John Wanamaker was born in Philadelphia, Pennsylvania, in 1838.  Due to a persistent cough, he was unable to join the U.S. Army to fight in the American Civil War, so instead started a career in business. In 1861, he and his brother-in-law Nathan Brown founded a men's clothing store in Philadelphia called Oak Hall. Wanamaker carried on the business alone after Brown's death in 1868. Eight years later, Wanamaker purchased the abandoned Pennsylvania Railroad station for use as a new, larger retail location.
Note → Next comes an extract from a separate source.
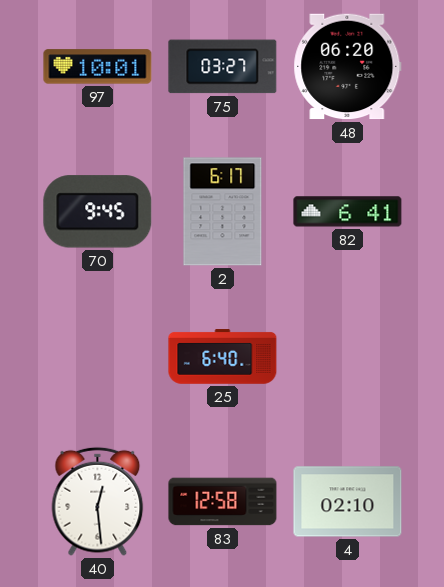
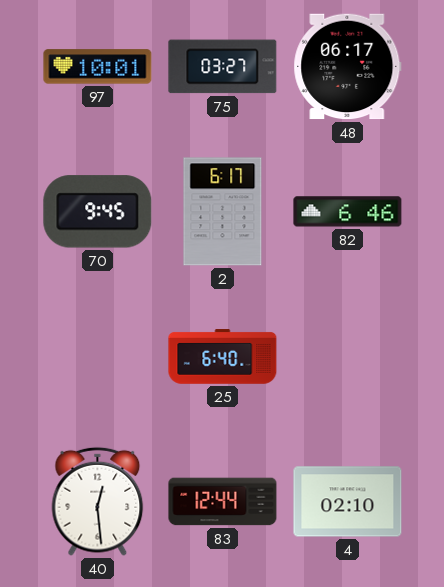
48: 06:20 -> 06:17
82: 6:41 -> 6:46
83: 12:58 -> 12:44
The concept was to renovate the terminal into a "Grand Depot" similar to London's Royal Exchange or Paris's Les Halles—two central markets, and forerunners of the modern department store, that were well known in Europe at that time.

The Wanamaker's Grand Depot opened in time to service the public visiting Philadelphia for the American Centennial Exposition of 1876, and in fact resembled one of the many pavilions at that world's fair because of its fanciful new Moorish facade. In 1877 the interior of Wanamaker's was refurbished and expanded to include not only men's clothing, but women's clothing and dry goods as well. This was Philadelphia's first modern-day department store, and one of the earliest founded in America. A circular counter was placed at the center of the building, and concentric circles radiated around it with 129 counters of goods. The store also accepted mail orders, though it was not a large business until the early twentieth century.

Enlightened retailing

Wanamaker first thought of how he would run a store on new principles when, as a youth, a merchant refused his request to exchange a purchase. A practicing Christian, he chose not to advertise on Sundays. Before he opened his Grand Depot for retail business, he let evangelist Dwight L. Moody use its facilities as a meeting place, while Wanamaker provided 300 ushers from his store personnel. His retail advertisements—the first to be copyrighted beginning in 1874—were factual, and promises made in them were kept.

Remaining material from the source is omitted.